1: https://cran.r-project.org/web/packages/BIOMASS/index.html

The function uses the wood density database from the Zanne et al. (2009) global wood density database[2]. The database contains 16467 records from 8388 taxa.

2: https://datadryad.org/stash/dataset/doi:10.5061/dryad.234

You feed the function a set of species names, and optionally family names, stand IDs (plots), extra wood density data supplied by the user, and a geographic region with which to subset the wood density database.

First, getWoodDensity() filters to wood density database to only include the families, genera, or species present in the wood density database. This means that an entry in the input data where family = "Fabaceae", genus = "Brachystegia", and species = "spiciformis", the filtered wood density data will include records from the species Acacia acuminata, because this species is in the Fabaceae family.

Then, getWoodDensity() calculates the mean wood density for each of those species. These species-level estimates are used when there is a match in the input data.
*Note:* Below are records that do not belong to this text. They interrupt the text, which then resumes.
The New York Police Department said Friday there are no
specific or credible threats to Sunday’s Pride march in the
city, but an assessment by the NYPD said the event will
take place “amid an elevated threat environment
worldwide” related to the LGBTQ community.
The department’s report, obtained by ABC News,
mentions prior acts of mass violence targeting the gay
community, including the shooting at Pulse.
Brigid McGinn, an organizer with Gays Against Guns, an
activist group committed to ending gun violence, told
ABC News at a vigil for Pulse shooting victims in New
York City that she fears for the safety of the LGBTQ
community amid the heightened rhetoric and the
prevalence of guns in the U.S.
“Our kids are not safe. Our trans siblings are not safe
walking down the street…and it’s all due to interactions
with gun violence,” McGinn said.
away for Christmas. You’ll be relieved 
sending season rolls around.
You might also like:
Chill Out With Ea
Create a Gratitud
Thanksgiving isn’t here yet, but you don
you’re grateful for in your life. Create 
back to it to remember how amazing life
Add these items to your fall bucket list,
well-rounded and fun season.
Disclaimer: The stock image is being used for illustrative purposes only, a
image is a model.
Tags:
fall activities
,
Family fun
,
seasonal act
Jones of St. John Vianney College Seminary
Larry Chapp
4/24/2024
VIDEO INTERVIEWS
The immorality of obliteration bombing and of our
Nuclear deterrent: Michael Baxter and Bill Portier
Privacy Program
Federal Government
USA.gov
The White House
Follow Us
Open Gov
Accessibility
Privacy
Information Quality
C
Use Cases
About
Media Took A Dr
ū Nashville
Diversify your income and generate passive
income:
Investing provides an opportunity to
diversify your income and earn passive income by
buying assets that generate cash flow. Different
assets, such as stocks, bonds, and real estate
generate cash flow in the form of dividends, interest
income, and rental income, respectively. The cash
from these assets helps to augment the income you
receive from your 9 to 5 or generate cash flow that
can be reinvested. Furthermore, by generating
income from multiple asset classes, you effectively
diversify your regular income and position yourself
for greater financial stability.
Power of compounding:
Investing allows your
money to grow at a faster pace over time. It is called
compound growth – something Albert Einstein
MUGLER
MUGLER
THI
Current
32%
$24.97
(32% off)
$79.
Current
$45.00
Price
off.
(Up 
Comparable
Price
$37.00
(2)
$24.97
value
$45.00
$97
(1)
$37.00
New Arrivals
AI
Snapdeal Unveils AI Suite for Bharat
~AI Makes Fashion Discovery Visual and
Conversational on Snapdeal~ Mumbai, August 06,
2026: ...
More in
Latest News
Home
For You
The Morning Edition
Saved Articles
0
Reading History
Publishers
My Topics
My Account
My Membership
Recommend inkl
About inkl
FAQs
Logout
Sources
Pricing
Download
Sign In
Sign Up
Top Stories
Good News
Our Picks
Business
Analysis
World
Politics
The function then calculates mean wood density for each genus by taking the mean of the species-level means calculated in the previous step. This means that in the case where species within a genus have more than one record, the genus-level mean calculated by the function will be slightly different to the grand mean calculated from the raw wood density records. This is a good example of Simpson's paradox[3]. Additionally, the values of nInd generated for these genus-level estimates are the number of species-level means, not the number of raw records. These genus-level means are used when there is a match in the input data that hasn't yet been filled by a species-level estimate.

3: https://en.wikipedia.org/wiki/Simpson%27s_paradox

For genus-level indets (e.g. Fabaceae indet) the function calculates mean wood density for the family, again by taking the mean of genus-level estimates calculated in the previous step. Again, these family-level means are used where there is a match in the input data that doesn't yet have an estimate of wood density.

For family-level indets (i.e. no taxonomic information provided) it calculates mean wood density for the plot, using the best wood density estimates generated for each individual in previous steps. This means that if only a single individual in the plot has a wood density estimate, this value will be used as the wood density estimate for all other individuals on the plot.

In the case where no wood density estimates have been generated for that plot, i.e. no stems on the plot have taxonomic information, the mean of all other best wood density estimates generated for other plots is used.

In the case where no wood density estimates have been generated for any plots, because none of the submitted taxa have records in the database, the function fails.

The way the function is written it makes sense that if you are generating wood density estimates for multiple sites, which might differ in their species pool, you should run the function site by site in a loop or a lapply(), so that the wood density estimates generated at genus-level and above are calculated using species which are likely to occur in that site.

In the event that the function fails due to lack of data, it might still be possible to generate an estimate of wood density for the site, either the regional mean, or even the global mean from the wood density database.

I think the function might be doing the wrong thing by calculating means of means, rather than the grand mean. For example, imagine a genus with two species. Species "A" has 1000 wood density measurements with a mean of 2.56. Species "B" has 5 measurements with a mean of 1.5. The function is estimating the wood density of an average species within the genus (2.56 + 1.5)/2. If we instead take the grand mean ( (1000*2.56) + (5*1.5) ) / 1005 we are estimating the wood density of an average individual. As the function eventually applies these estimates to individuals from the input data, it makes more sense to me to calculate the grand mean.